Kathy Bates had a fairly common start for an actor—she earned her Bachelor of Fine Arts from Southern Methodist University in 1969, moved to New York City the following year, and worked various jobs while trying to find acting work. She was able to get minor stage and film roles in the 1970s and 1980s and was even nominated for a Tony for her work in 1983’s ’Night, Mother. But her breakout role was undeniably as Annie Wilkes, a psychotic fan who imprisons her favorite author and forces him to rewrite his latest novel, in 1990’s Misery. The 42-year-old’s Best Actress Oscar for the performance makes the movie the only Stephen King film adaptation to win an Academy Award.
“I have always had a problem with my weight,” she told The New York Times in 1991. “I’m not a stunning woman. I never was an ingénue; I’ve always just been a character actor. When I was younger it was a real problem, because I was never pretty enough for the roles that other young women were being cast in. The roles I was lucky enough to get were real stretches for me: usually a character who was older, or a little weird, or whatever. And it was hard, not just for the lack of work but because you have to face up to how people are looking at you. And you think, ‘Well, y’know, I’m a real person.'”
Following Misery, Bates would work steadily in high-profile projects for decades to come, with several more Oscar nominations, as well as Golden Globes (one of them for Misery) and more than a dozen Emmy nominations.
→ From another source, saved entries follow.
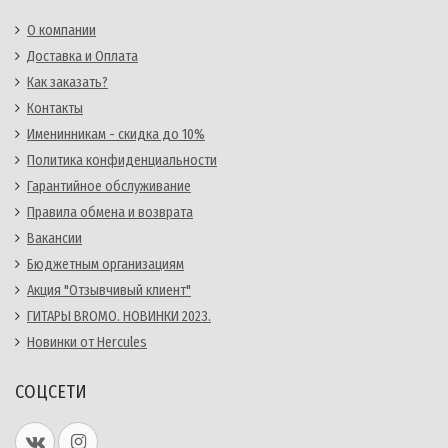
О компании
Доставка и Оплата
Как заказать?
Контакты
Именинникам - скидка до 10%
Политика конфиденциальности
Гарантийное обслуживание
Правила обмена и возврата
Вакансии
Бюджетным организациям
Акция "Отзывчивый клиент"
ГИТАРЫ BROMO. НОВИНКИ 2023.
Новинки от Hercules
СОЦСЕТИ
Among her various roles are several actual women from history: the “unsinkable” Molly Brown in Titanic (1997), writer Gertrude Stein in Midnight in Paris (2011), socialite and serial killer Delphine LaLaurie in American Horror Story: Coven (2013), lawyer and activist Dorothy Kenyon in the Ruth Bader Ginsburg biopic On the Basis of Sex (2018) and Texas Gov. Miriam (“Ma”) Ferguson in the Netflix film The Highwaymen (2019), among others. Even that small sampling of her incredible body of work shows the versatility and skill Bates possesses, not least because of her ability to steal the show even in supporting roles.